DESCRIPTION OF THE TASK> Below are records. Copy every line with "Started" in it.

EXTRACTED INFORMATION>

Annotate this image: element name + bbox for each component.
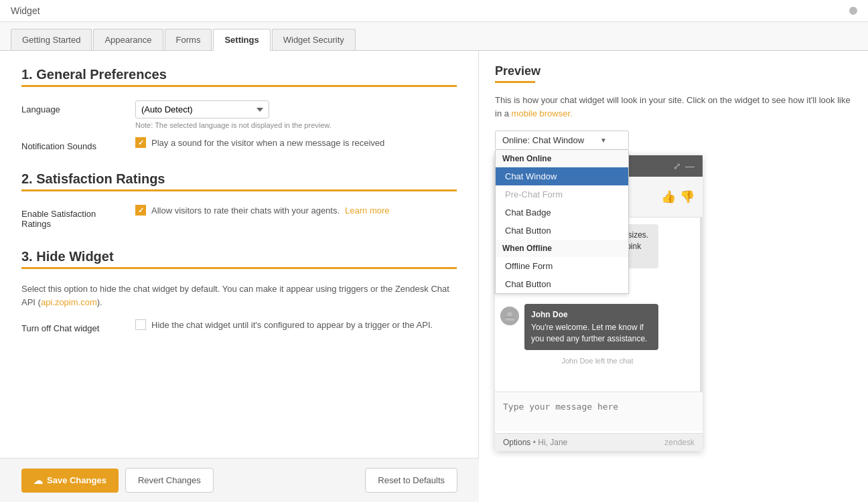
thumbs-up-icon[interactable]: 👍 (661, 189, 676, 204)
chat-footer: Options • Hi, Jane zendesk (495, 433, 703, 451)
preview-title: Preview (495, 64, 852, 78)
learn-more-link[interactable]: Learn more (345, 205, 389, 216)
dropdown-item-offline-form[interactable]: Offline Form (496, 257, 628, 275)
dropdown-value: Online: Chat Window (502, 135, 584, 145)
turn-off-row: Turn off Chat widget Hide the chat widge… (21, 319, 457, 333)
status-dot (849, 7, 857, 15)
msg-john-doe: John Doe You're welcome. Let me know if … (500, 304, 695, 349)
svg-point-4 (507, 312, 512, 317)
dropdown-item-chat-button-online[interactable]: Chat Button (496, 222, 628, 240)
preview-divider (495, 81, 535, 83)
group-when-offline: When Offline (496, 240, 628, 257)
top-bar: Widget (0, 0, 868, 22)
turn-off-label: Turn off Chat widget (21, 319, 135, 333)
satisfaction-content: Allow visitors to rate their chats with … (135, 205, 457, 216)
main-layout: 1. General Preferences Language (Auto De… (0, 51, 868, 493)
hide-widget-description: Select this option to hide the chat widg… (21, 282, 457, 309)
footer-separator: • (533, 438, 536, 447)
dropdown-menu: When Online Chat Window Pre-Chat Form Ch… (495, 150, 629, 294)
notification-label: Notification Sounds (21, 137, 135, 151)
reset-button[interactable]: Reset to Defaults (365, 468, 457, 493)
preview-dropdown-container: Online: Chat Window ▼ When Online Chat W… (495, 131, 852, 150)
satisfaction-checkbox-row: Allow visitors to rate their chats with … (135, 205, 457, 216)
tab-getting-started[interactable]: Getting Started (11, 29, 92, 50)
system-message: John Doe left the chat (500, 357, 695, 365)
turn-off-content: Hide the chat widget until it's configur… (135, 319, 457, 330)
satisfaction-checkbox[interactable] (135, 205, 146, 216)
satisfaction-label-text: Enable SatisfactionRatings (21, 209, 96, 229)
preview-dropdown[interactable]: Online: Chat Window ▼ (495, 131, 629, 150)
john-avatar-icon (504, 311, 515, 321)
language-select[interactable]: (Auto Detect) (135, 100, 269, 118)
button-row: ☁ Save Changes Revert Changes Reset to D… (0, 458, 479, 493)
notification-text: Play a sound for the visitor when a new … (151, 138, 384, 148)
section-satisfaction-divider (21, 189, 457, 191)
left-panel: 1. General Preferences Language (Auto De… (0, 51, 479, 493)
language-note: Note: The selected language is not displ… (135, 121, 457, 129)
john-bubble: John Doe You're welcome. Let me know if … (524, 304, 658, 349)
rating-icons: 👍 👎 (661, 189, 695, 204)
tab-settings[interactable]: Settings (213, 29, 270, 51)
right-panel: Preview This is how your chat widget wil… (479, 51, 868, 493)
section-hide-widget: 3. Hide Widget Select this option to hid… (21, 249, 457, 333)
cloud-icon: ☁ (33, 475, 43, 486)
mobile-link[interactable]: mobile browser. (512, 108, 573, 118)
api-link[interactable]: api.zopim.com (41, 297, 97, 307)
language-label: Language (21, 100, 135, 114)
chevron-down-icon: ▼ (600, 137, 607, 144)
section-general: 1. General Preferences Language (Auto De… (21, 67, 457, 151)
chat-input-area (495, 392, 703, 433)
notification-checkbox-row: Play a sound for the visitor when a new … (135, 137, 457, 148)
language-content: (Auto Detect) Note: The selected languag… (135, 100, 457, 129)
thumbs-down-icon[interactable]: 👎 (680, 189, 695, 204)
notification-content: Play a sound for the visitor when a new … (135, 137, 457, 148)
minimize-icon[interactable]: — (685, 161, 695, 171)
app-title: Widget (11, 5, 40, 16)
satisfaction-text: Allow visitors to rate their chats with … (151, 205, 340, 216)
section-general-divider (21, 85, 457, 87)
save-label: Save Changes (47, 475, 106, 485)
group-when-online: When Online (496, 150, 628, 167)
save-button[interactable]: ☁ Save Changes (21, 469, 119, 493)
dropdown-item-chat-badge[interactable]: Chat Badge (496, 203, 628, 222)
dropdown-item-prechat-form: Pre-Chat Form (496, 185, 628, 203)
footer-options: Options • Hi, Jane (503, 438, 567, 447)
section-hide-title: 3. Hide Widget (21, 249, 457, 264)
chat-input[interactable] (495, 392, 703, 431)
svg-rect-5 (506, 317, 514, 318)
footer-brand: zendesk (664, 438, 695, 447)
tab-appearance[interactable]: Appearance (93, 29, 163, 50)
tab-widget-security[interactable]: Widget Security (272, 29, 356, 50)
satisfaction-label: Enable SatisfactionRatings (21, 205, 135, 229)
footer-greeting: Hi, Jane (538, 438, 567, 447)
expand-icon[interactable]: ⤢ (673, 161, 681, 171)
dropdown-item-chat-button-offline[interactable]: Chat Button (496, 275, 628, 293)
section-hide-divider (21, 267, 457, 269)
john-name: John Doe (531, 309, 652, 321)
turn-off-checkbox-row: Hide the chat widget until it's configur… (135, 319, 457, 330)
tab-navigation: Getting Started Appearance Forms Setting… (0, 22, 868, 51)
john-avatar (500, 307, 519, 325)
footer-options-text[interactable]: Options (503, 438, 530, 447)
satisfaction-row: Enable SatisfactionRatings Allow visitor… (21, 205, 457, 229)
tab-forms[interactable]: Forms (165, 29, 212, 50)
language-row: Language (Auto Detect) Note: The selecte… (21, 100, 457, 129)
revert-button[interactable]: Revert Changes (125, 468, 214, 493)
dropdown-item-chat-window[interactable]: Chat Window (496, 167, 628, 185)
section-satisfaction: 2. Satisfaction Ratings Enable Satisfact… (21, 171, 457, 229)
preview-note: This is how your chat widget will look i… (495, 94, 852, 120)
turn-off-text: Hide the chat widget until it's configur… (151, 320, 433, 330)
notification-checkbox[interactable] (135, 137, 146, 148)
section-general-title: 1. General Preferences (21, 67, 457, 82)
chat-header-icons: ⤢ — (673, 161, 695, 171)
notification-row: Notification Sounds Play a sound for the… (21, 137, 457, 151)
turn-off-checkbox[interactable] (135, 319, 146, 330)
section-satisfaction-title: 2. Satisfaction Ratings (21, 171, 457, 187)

EXPECTED ANSWER>
tab-getting-started[interactable]: Getting Started (11, 29, 92, 50)
tab-navigation: Getting Started Appearance Forms Setting… (0, 22, 868, 51)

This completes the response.